NeHrİn AşAğI kIsMıNdA…

Yaşamın felsefesi eksik… Elbette felsefi sorgulamanın eksik olduğu yerde praksisten de söz açmak nâanlam. Meslek edindirme yüksek kurumlarından her mezun olan, kendi kürsüsünden, kendi kürsüsü dediğim, kendi gerçekliği-hab’itusundan doğrultarak başını şöyle kahraman bir anti-kahraman edasında tiradlar atıyor. Herkes çok biliyor maşallah, herkes hakikate vakıf, herkesin çıkarımı en sahih olan. Biz “türdeş kurtçuklara”, “hayatın anlamı, türdeş bir kurtçuğun sorumlulukları vs.” üzerine atıp tutuyorlar. Daha doğar doğmaz başlıyor yaftalama süreci, aslında öncesinden. Daha sen gelmeden, bir özne olarak belirlenen senin, bir ismin oluyor. İsmin, toplumsala adımını attığında, diğerlerinin seni tanımlamalarını ve sınıflandırmalarını kolaylaştırıyor. Diğerlerinin kafasında oluşan “sen” fikri, senin somut varlığından daha güçlü, daha etkili bir hal. O sebepten adın 10’a çıksa 9’a indirmen neredeyse imkânsız. Hem artık bu kimin umrunda ki? Yüzde yüz Dogville müridi isen, ne kadar kötü yaparsan yap farketmez, cennetin kapıları hiçbir zaman üzerine kapanmaz. Neyse…

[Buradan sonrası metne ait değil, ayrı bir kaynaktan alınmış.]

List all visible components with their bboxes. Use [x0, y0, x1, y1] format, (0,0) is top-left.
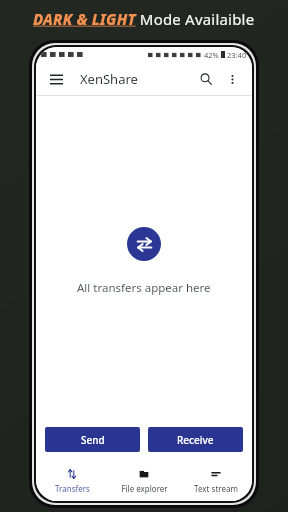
button[interactable]: More options [222, 69, 242, 89]
staticText: Receive [177, 433, 214, 447]
staticText: 23:40 [227, 50, 247, 60]
staticText: Send [81, 433, 105, 447]
staticText: Transfers [55, 483, 90, 494]
button[interactable]: Send [45, 427, 140, 452]
staticText: All transfers appear here [77, 280, 211, 296]
button[interactable]: Search [196, 69, 216, 89]
button[interactable]: Receive [148, 427, 243, 452]
staticText: Text stream [194, 483, 238, 494]
staticText: File explorer [121, 483, 168, 494]
button[interactable]: Transfers [36, 461, 108, 501]
staticText: DARK & LIGHT Mode Availaible [33, 9, 255, 29]
other: Transfer [127, 227, 161, 261]
button[interactable]: Menu [46, 69, 66, 89]
button[interactable]: File explorer [108, 461, 180, 501]
staticText: XenShare [80, 70, 138, 88]
button[interactable]: Text stream [180, 461, 252, 501]
staticText: 42% [204, 50, 219, 60]
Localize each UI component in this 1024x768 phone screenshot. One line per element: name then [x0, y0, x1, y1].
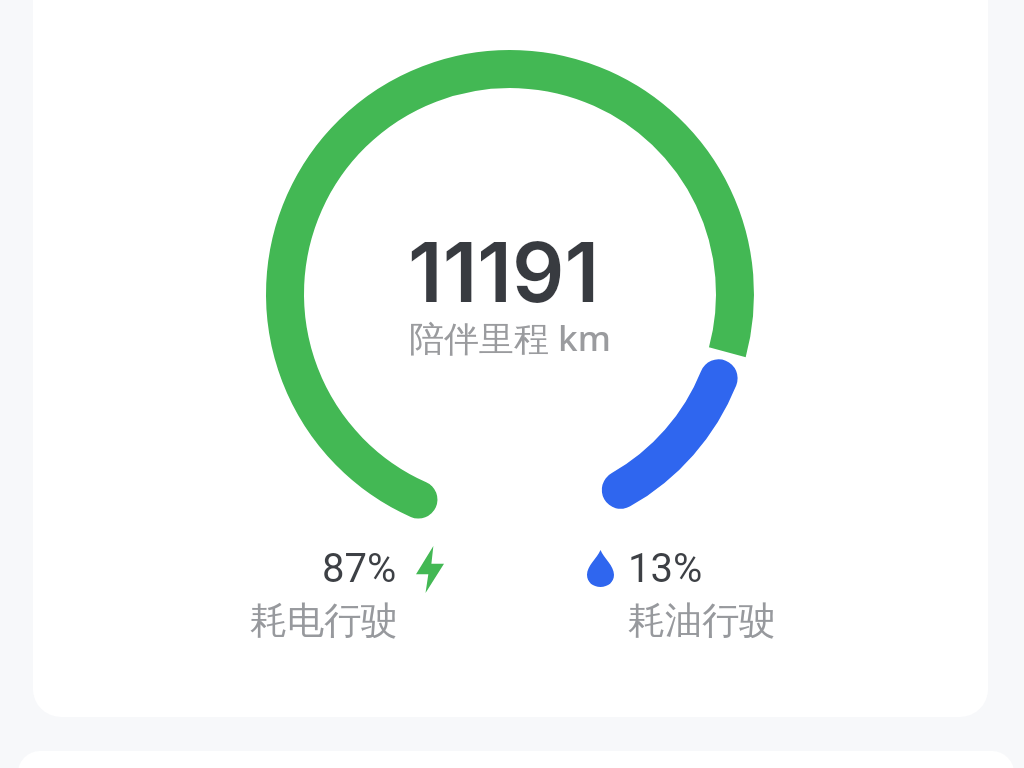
staticText: 耗电行驶: [250, 597, 398, 644]
staticText: 11191: [408, 223, 600, 322]
staticText: 陪伴里程 km: [409, 314, 611, 362]
staticText: 87%: [322, 545, 397, 592]
staticText: 13%: [628, 545, 703, 592]
staticText: 耗油行驶: [628, 597, 776, 644]
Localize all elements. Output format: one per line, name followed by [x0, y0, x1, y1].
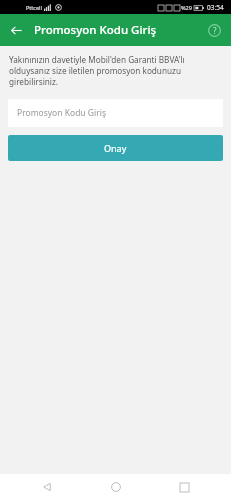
button[interactable]: Recents	[162, 474, 206, 500]
staticText: Pttcell	[26, 4, 42, 11]
staticText: Promosyon Kodu Giriş	[17, 107, 106, 119]
staticText: Yakınınızın davetiyle Mobil'den Garanti …	[9, 54, 222, 87]
staticText: %29	[181, 4, 192, 11]
staticText: Onay	[104, 142, 127, 154]
button[interactable]: Back	[4, 18, 28, 42]
staticText: ?	[213, 25, 217, 36]
button[interactable]: Promosyon Kodu Giriş	[8, 99, 223, 127]
button[interactable]: Help	[202, 18, 226, 42]
button[interactable]: Home	[94, 474, 138, 500]
staticText: Promosyon Kodu Giriş	[34, 22, 157, 38]
staticText: 03:54	[207, 3, 224, 12]
button[interactable]: Onay	[8, 135, 223, 161]
button[interactable]: Back	[25, 474, 69, 500]
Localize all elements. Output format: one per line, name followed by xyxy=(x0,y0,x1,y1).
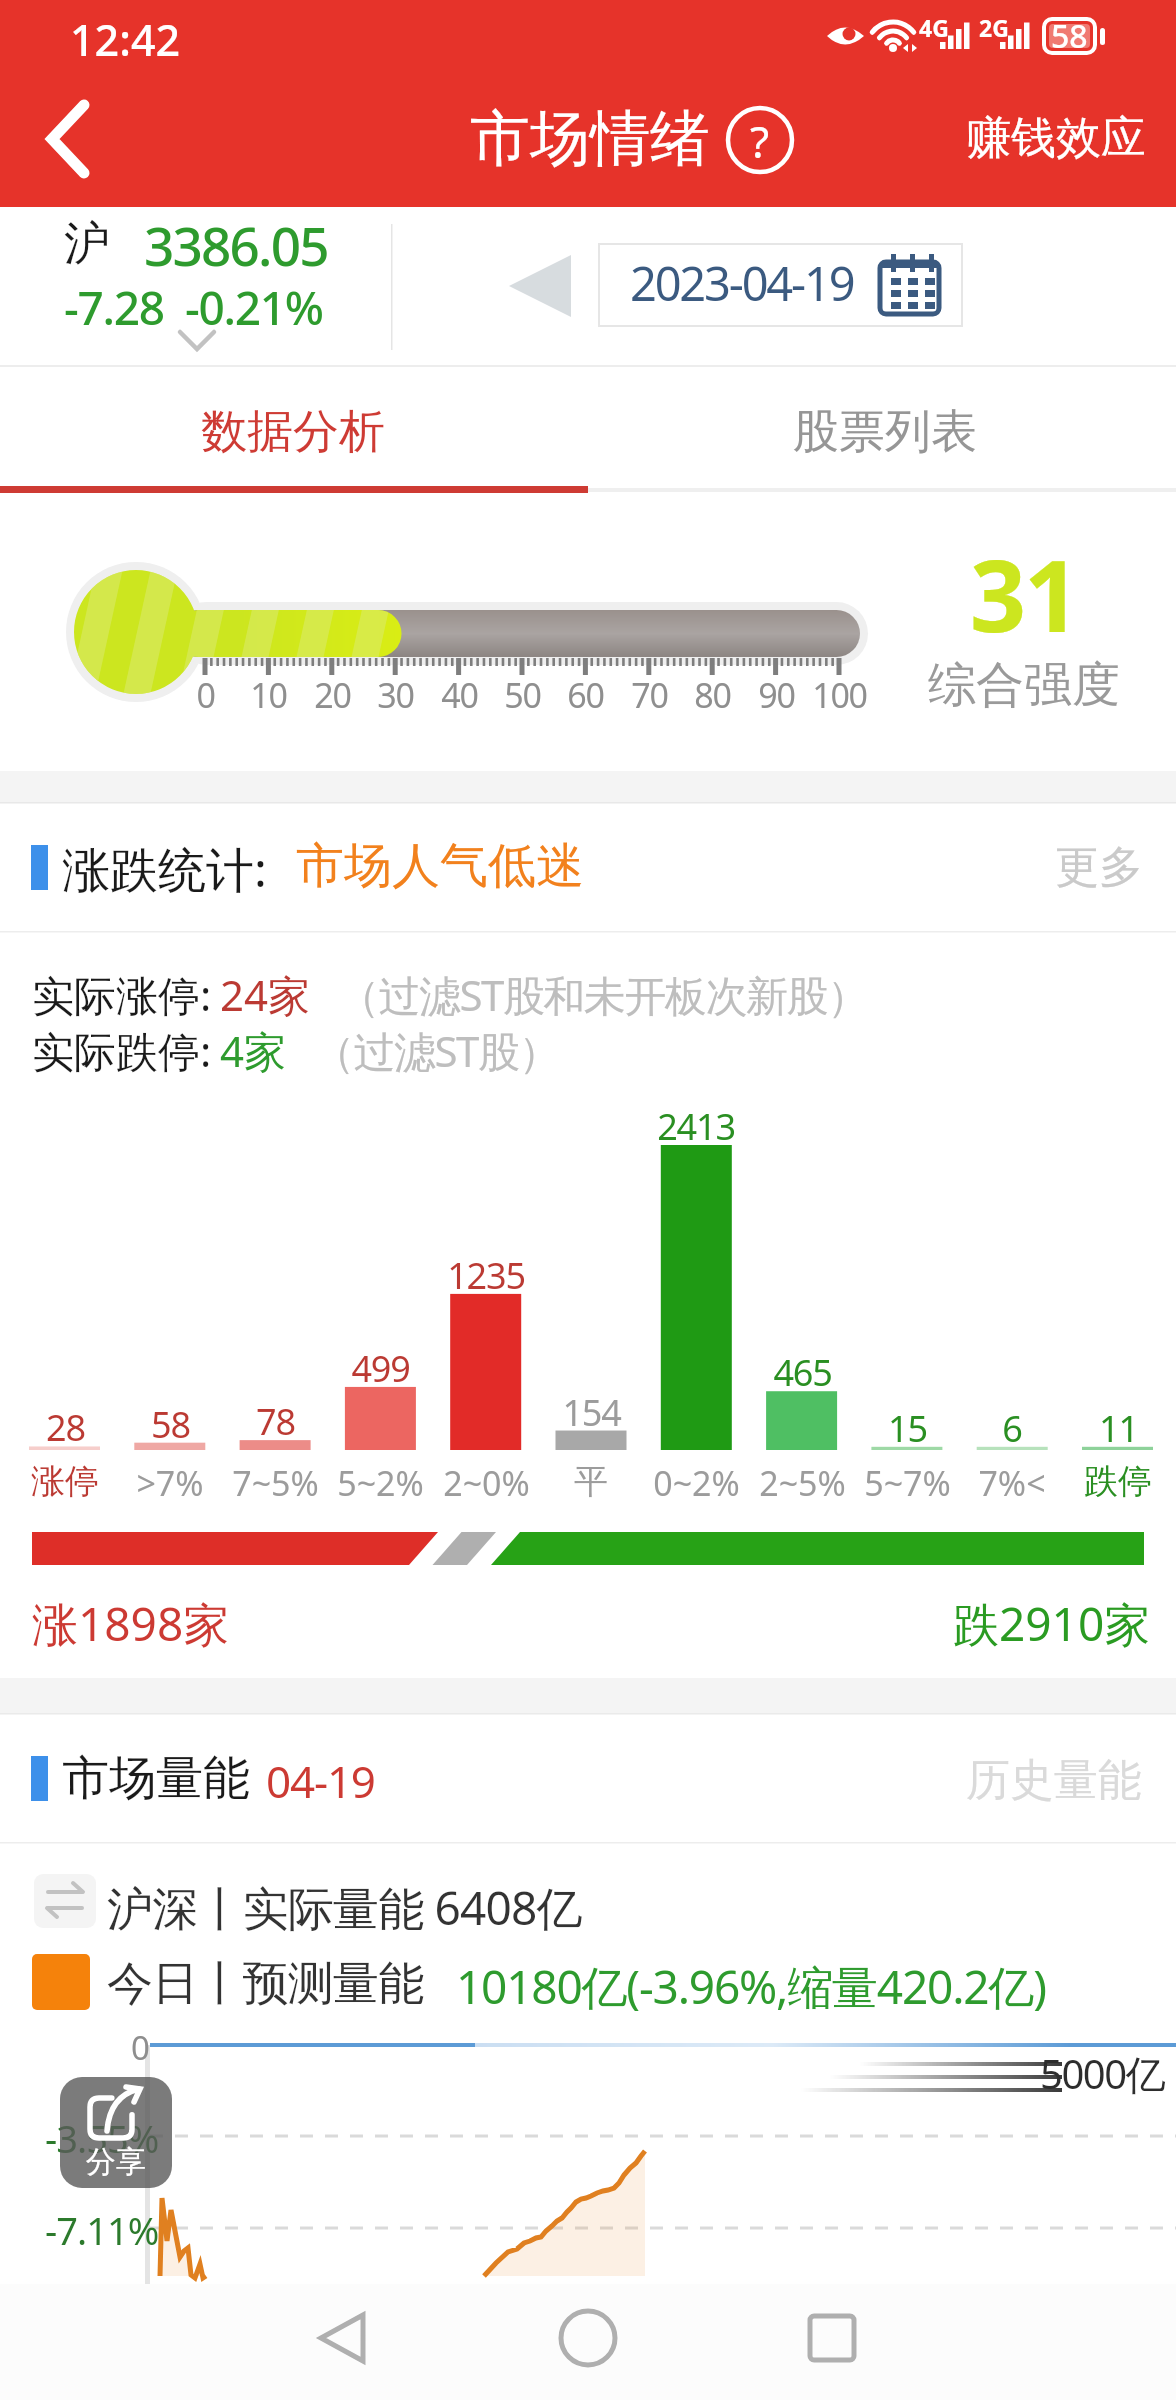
staticText: 04-19 xyxy=(266,1751,375,1811)
staticText: 40 xyxy=(441,672,478,718)
staticText: -7.11% xyxy=(45,2204,159,2256)
button[interactable]: Home xyxy=(533,2283,643,2393)
staticText: 5~2% xyxy=(337,1460,424,1506)
staticText: 10180亿(-3.96%,缩量420.2亿) xyxy=(456,1955,1046,2018)
staticText: 4G xyxy=(919,12,949,43)
staticText: 市场量能 xyxy=(62,1749,250,1808)
staticText: 0 xyxy=(131,2025,150,2070)
button[interactable] xyxy=(588,370,1176,488)
button[interactable] xyxy=(1040,830,1150,900)
staticText: 沪 xyxy=(64,215,110,273)
staticText: 2~0% xyxy=(443,1460,530,1506)
staticText: 70 xyxy=(631,672,668,718)
staticText: 更多 xyxy=(1055,840,1143,895)
staticText: 实际跌停: xyxy=(32,1022,223,1079)
staticText: 沪深丨实际量能 6408亿 xyxy=(107,1876,582,1939)
button[interactable] xyxy=(0,370,588,488)
staticText: 0~2% xyxy=(653,1460,740,1506)
staticText: 5~7% xyxy=(864,1460,951,1506)
button[interactable]: Help xyxy=(726,107,794,175)
staticText: 90 xyxy=(758,672,795,718)
button[interactable] xyxy=(599,244,962,326)
staticText: 78 xyxy=(256,1397,295,1446)
staticText: 4家 xyxy=(220,1022,287,1079)
staticText: 平 xyxy=(574,1460,608,1503)
staticText: 20 xyxy=(314,672,351,718)
staticText: 15 xyxy=(888,1404,927,1453)
staticText: -3.55% xyxy=(45,2112,159,2164)
button[interactable]: Previous day xyxy=(500,245,580,330)
staticText: ? xyxy=(750,111,770,171)
staticText: 0 xyxy=(196,672,215,718)
staticText: 实际涨停: xyxy=(32,966,223,1023)
button[interactable]: Back xyxy=(287,2283,397,2393)
staticText: 7%< xyxy=(978,1460,1046,1506)
staticText: 11 xyxy=(1099,1404,1138,1453)
staticText: 2~5% xyxy=(759,1460,846,1506)
button[interactable] xyxy=(965,1740,1155,1812)
button[interactable]: Share xyxy=(60,2077,172,2188)
staticText: 465 xyxy=(773,1348,832,1397)
button[interactable]: Back xyxy=(22,85,142,205)
staticText: 涨1898家 xyxy=(32,1592,230,1655)
staticText: 跌2910家 xyxy=(953,1592,1151,1655)
staticText: （过滤ST股和未开板次新股） xyxy=(338,966,868,1023)
staticText: 1235 xyxy=(447,1251,525,1300)
staticText: 5000亿 xyxy=(1040,2046,1165,2101)
staticText: 3386.05 xyxy=(144,209,328,281)
staticText: 30 xyxy=(377,672,414,718)
staticText: 综合强度 xyxy=(928,655,1120,715)
staticText: 赚钱效应 xyxy=(966,110,1146,167)
staticText: 12:42 xyxy=(70,10,181,69)
staticText: 31 xyxy=(970,527,1079,660)
staticText: 股票列表 xyxy=(793,403,977,461)
staticText: 154 xyxy=(562,1388,621,1437)
staticText: 58 xyxy=(1051,14,1088,58)
staticText: 10 xyxy=(250,672,287,718)
staticText: 涨停 xyxy=(31,1460,99,1503)
staticText: 市场情绪 xyxy=(470,101,710,177)
staticText: 涨跌统计: xyxy=(62,836,267,902)
staticText: 28 xyxy=(46,1403,85,1452)
staticText: -7.28 -0.21% xyxy=(64,276,323,339)
staticText: 2G xyxy=(979,12,1009,43)
staticText: 80 xyxy=(694,672,731,718)
staticText: 60 xyxy=(567,672,604,718)
staticText: 分享 xyxy=(86,2143,146,2181)
button[interactable] xyxy=(950,98,1156,182)
button[interactable]: Recents xyxy=(777,2283,887,2393)
staticText: 2023-04-19 xyxy=(630,251,854,315)
staticText: 今日丨预测量能 xyxy=(107,1955,424,2013)
staticText: 50 xyxy=(504,672,541,718)
staticText: 24家 xyxy=(220,966,311,1023)
staticText: 58 xyxy=(151,1400,190,1449)
staticText: 499 xyxy=(351,1344,410,1393)
staticText: （过滤ST股） xyxy=(313,1022,559,1079)
staticText: 历史量能 xyxy=(966,1753,1142,1808)
staticText: 6 xyxy=(1002,1404,1022,1453)
staticText: 2413 xyxy=(657,1102,735,1151)
staticText: >7% xyxy=(136,1460,204,1506)
staticText: 7~5% xyxy=(232,1460,319,1506)
staticText: 市场人气低迷 xyxy=(296,836,584,896)
staticText: 100 xyxy=(812,672,867,718)
staticText: 跌停 xyxy=(1084,1460,1152,1503)
staticText: 数据分析 xyxy=(201,403,385,461)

Fark ettin değil mi, kimlik denilen o ucube kavram üzerinden kavramsallaştırıyorlar varlığını, o noktada sömürgeleştirildiğin yerden kafanı kaldırıp, yumruğu çakmazsan karşındakine, bu her kim olursa olsun, anan-baban bile… Bil ki işin bitmiştir artık, yıka ve göm kendini. Sen artık bir oluş değilsin, basbayağı bir yapısın işte. Öncesi ve sonrası olan, her şeyi son derece tahmin edilebilir ve kontrol edilebilir, saat gibi kesintisiz işleyen bir makine. Ve sen böyle işlerken ne kolaydır senin üremen/yeniden üremen… Karşılaşarak, çatışarak, bütünleşerek ve sonra ayrışarak çoğalmadığın için, Durkheim’in mekanik dayanışması anlatılırken kullanılan solucan gibi, bölünerek çoğalırsın. Çoğalman bu sebepten, fazladan bir enerji ve kafatası kemiğinin gerilimini içeren bir eylem değil. Şanslısın diyemeyeceğim az hareket eylediğin için, çünkü baksana haline obezsin! Ancak mutlusun değil mi, çünkü keyfin yerinde, ne akarsın ne de kokarsın. Neyse…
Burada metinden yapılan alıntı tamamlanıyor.